Marc Laffineur, député UMP du Maine et Loire

« La recherche sur l’embryon est, il me semble, une question essentielle. En 2004, la loi l’a autorisée pour cinq ans et il faut donc revoir la loi. C’est une question extrêmement complexe : on sait bien, même si on n’est pas d’accord, suivant sa religion, du moment où l’embryon devient un être humain, qu’un embryon n’est pas de la matière. C’est une chose spécifique. Mais il faut aussi permettre à la recherche scientifique de continuer à progresser. C’est un sujet de politique au sens noble du terme car il pose de vrais problèmes de société et les politiques, comme leurs concitoyens y portent un réel intérêt. Il est donc important d’en discuter car chacun doit se faire son avis. J’ai plutôt l’habitude de voter les lois en conscience et sur un sujet comme celui-là, encore plus. Je n’accepterai pas que l’on me donne des consignes de vote. »

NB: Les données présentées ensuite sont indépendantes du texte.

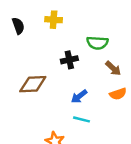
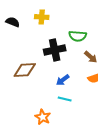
black semicircle: (18, 26) -> (13, 22), turned -48
black cross: (69, 60) -> (55, 50), size x1.5

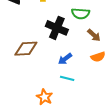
black cross: (55, 50) -> (57, 28), turned 35

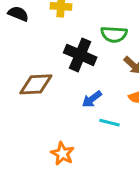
cyan line: (67, 78) -> (110, 123), moved

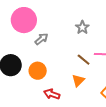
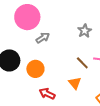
orange triangle: (78, 80) -> (75, 83), turned -32

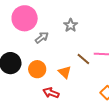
gray star: (85, 31) -> (71, 25), moved
orange triangle: (75, 83) -> (65, 72), moved

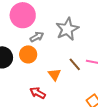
gray star: (71, 25) -> (67, 29), size x1.6
orange circle: (37, 69) -> (28, 54), moved

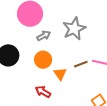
orange circle: (28, 54) -> (43, 60), moved
brown line: (75, 64) -> (81, 64), turned -72

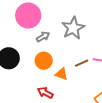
orange triangle: (60, 74) -> (62, 74), turned -32

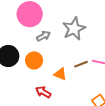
orange circle: (44, 61) -> (34, 60), moved

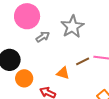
orange circle: (34, 60) -> (24, 78), moved

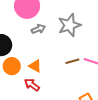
orange triangle: (63, 73) -> (35, 66), moved

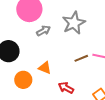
orange circle: (12, 66) -> (23, 80), moved
red arrow: (32, 85) -> (66, 88), moved

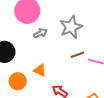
brown line: (81, 58) -> (77, 55), moved

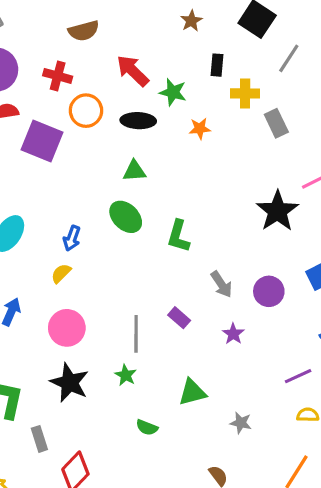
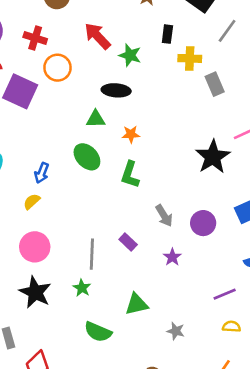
black ellipse: (138, 121) -> (116, 90), moved
orange star: (200, 129) -> (131, 134), moved
green semicircle: (147, 427) -> (98, 332), size x1.5

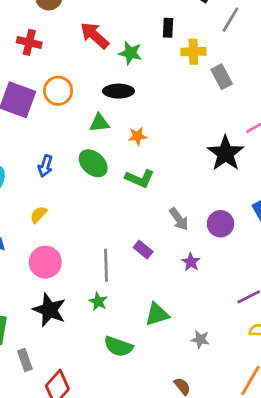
orange circle: (58, 68) -> (58, 91), moved
blue arrow: (42, 173) -> (45, 166), moved
green L-shape: (130, 175) -> (140, 178), turned -80

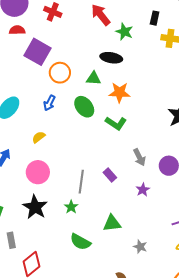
orange circle: (58, 91) -> (60, 73), moved
orange star: (137, 136) -> (119, 92), size x1.5

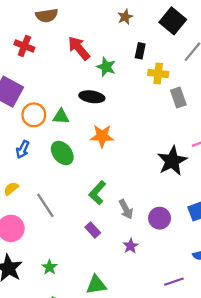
green triangle: (94, 78) -> (61, 117), moved
green L-shape: (116, 123) -> (97, 193), moved, turned 100
gray line: (81, 182) -> (45, 205), moved, turned -40

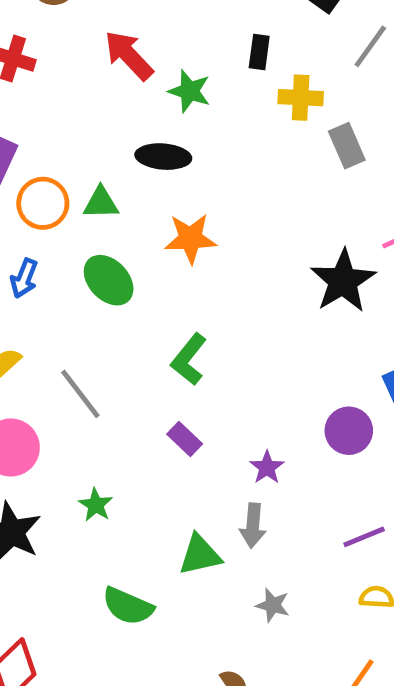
gray arrow: (126, 209) -> (253, 526), moved, turned 36
purple circle: (160, 218) -> (349, 431), moved
green star: (50, 267) -> (96, 505), moved

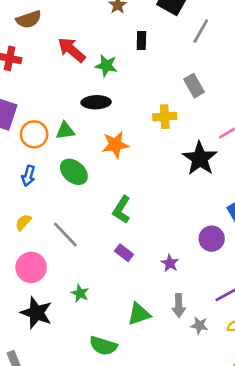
yellow cross: (301, 98) -> (165, 117), moved
gray arrow: (253, 526) -> (179, 305), moved
gray star: (273, 605) -> (199, 325), moved

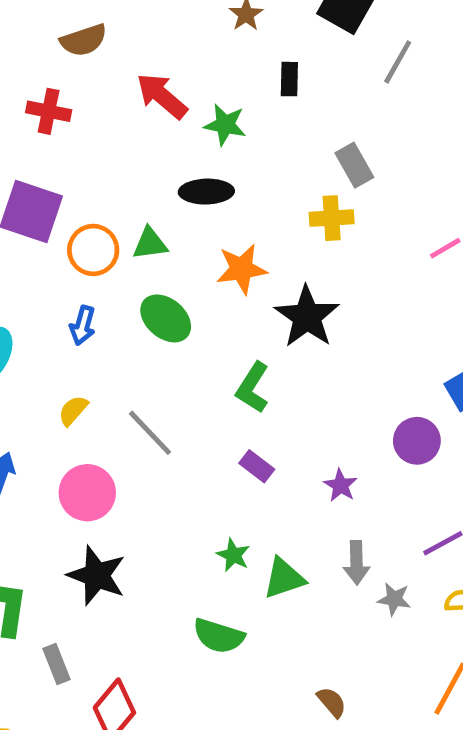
gray rectangle: (194, 86) -> (354, 165), moved
black star: (200, 159) -> (307, 317), moved
green star: (80, 293) -> (233, 555), moved

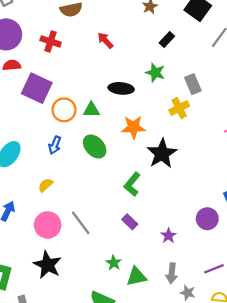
black rectangle: (289, 79) -> (167, 40), turned 35
red arrow: (162, 96) -> (105, 40), size x0.7
green star: (225, 125) -> (155, 73), moved
yellow cross: (332, 218) -> (179, 108), turned -30
gray line: (150, 433) -> (81, 223), moved

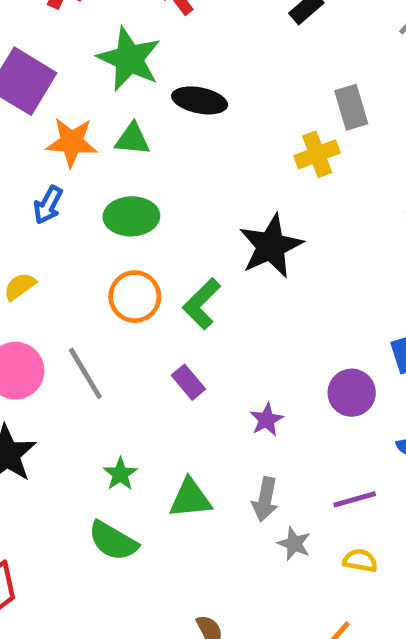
green star: (155, 73) -> (129, 59), moved, size x1.5
orange circle: (64, 110) -> (135, 297), moved
orange star: (133, 127) -> (72, 142), moved
green ellipse: (95, 146) -> (131, 216), turned -55
green star: (114, 263) -> (120, 474), moved

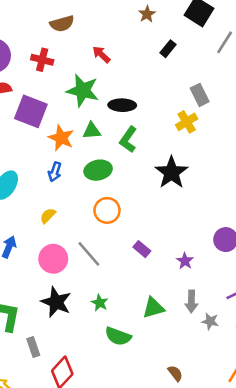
orange star: (72, 142) -> (61, 138), turned 30
green L-shape: (202, 304) -> (128, 139), moved
green star: (120, 474) -> (100, 303), moved

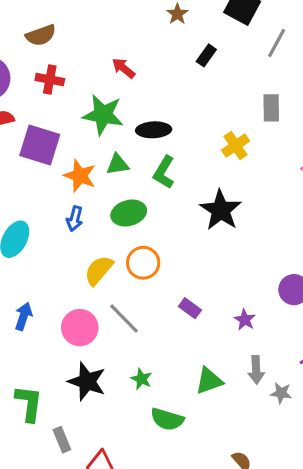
brown semicircle: (62, 24) -> (41, 35), moved
gray rectangle: (200, 95) -> (271, 108), moved, turned 30
yellow semicircle: (48, 216) -> (99, 270), moved, size x1.5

[1Dans le cas de l’assistance médicale à la procréation, pour augmenter les chances de grossesse , on insémine plusieurs ovules. 1 à 3 embryons sont ensuite transplantés dans l’utérus de la mère. Les autres sont congelés afin d’être transplantés plus tard quand les parents souhaiteront avoir un nouvel enfant. Si ce n’est pas le cas, ils sont conservés pendant cinq ans au plus, avant d’être soit détruits, soit donnés à un autre couple (« accueil » d’embryon) soit servir à la recherche.